§ Problem requirements:
A single figure is required: the number of lines in the data below that hold the word "Belleza".
Exercise data section start
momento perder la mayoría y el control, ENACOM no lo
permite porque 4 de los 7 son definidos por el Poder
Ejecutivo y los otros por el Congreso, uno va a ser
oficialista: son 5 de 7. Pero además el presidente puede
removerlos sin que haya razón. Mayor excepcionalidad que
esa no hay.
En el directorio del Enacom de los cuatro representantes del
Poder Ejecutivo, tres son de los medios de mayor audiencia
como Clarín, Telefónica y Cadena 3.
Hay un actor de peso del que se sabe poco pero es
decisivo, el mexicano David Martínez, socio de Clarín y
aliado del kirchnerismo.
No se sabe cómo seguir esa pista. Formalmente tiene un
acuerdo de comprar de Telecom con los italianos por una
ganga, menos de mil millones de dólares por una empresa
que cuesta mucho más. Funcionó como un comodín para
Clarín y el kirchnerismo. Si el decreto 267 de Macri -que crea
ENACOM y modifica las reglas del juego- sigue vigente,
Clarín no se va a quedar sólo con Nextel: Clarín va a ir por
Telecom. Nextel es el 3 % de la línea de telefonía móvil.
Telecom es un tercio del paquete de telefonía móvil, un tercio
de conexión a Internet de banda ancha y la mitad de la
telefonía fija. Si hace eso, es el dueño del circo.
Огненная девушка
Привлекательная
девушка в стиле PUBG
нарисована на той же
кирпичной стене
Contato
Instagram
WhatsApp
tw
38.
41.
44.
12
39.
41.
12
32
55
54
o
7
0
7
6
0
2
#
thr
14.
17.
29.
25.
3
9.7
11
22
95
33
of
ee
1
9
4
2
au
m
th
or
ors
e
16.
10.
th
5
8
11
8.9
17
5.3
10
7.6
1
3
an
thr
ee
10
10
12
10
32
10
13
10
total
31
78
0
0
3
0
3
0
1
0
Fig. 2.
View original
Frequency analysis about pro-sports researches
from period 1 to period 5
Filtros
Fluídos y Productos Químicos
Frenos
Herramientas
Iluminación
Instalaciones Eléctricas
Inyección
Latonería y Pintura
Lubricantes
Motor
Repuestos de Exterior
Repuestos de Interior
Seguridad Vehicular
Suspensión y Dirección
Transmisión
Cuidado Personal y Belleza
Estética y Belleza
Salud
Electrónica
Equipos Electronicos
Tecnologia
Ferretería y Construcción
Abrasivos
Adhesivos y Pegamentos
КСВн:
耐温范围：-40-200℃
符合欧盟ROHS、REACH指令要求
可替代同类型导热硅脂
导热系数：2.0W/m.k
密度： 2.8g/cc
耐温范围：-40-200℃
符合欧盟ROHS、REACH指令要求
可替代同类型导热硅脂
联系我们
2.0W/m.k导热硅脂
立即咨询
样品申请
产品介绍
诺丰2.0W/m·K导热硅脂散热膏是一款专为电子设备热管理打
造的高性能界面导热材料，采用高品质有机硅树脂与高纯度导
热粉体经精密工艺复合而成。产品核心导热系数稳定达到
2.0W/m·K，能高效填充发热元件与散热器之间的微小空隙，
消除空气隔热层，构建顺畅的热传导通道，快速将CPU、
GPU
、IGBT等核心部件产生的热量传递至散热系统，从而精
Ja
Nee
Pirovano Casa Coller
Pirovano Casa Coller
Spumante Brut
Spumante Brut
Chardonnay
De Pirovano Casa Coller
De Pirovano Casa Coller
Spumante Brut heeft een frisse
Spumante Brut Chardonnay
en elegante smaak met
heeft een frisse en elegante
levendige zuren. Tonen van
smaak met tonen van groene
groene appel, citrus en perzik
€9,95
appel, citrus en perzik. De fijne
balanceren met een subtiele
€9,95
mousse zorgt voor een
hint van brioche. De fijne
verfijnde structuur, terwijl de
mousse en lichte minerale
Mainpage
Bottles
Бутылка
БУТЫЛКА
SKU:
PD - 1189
Exercise data section end
Exercise data section start
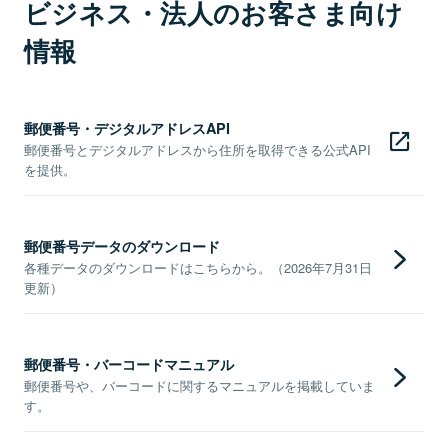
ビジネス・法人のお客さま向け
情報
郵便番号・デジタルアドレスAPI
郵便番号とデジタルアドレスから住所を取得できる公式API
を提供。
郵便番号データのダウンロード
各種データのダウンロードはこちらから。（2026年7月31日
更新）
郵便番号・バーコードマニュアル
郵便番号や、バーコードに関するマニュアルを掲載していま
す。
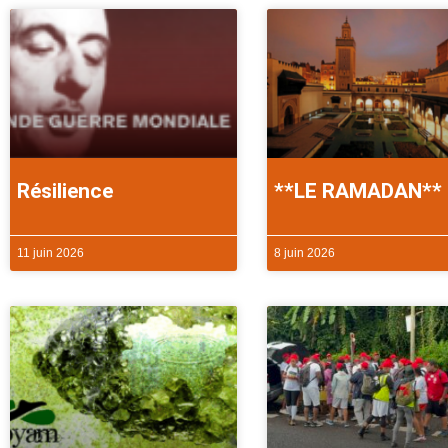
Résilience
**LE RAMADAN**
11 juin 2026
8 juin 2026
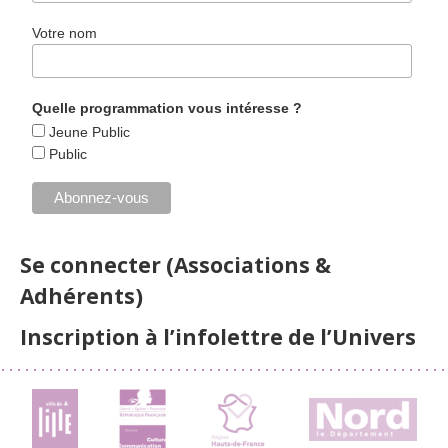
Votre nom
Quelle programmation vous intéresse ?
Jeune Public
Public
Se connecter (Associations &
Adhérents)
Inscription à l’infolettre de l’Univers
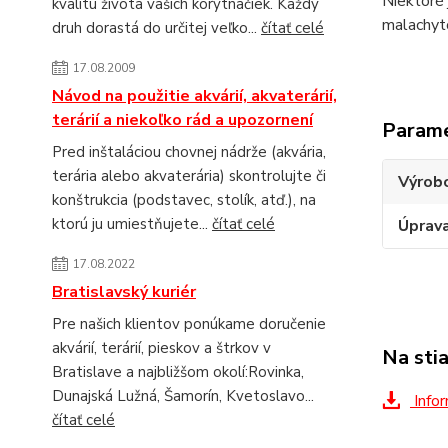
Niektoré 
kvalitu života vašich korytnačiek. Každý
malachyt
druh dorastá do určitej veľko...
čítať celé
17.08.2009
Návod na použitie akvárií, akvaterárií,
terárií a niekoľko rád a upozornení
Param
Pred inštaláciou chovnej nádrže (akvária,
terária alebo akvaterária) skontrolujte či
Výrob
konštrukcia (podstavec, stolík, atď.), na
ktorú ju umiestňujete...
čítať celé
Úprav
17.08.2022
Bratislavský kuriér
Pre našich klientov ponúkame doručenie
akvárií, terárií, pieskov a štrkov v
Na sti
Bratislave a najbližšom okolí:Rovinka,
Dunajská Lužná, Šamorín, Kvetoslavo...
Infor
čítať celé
Exercise data section end
§ Response to this exercise:
2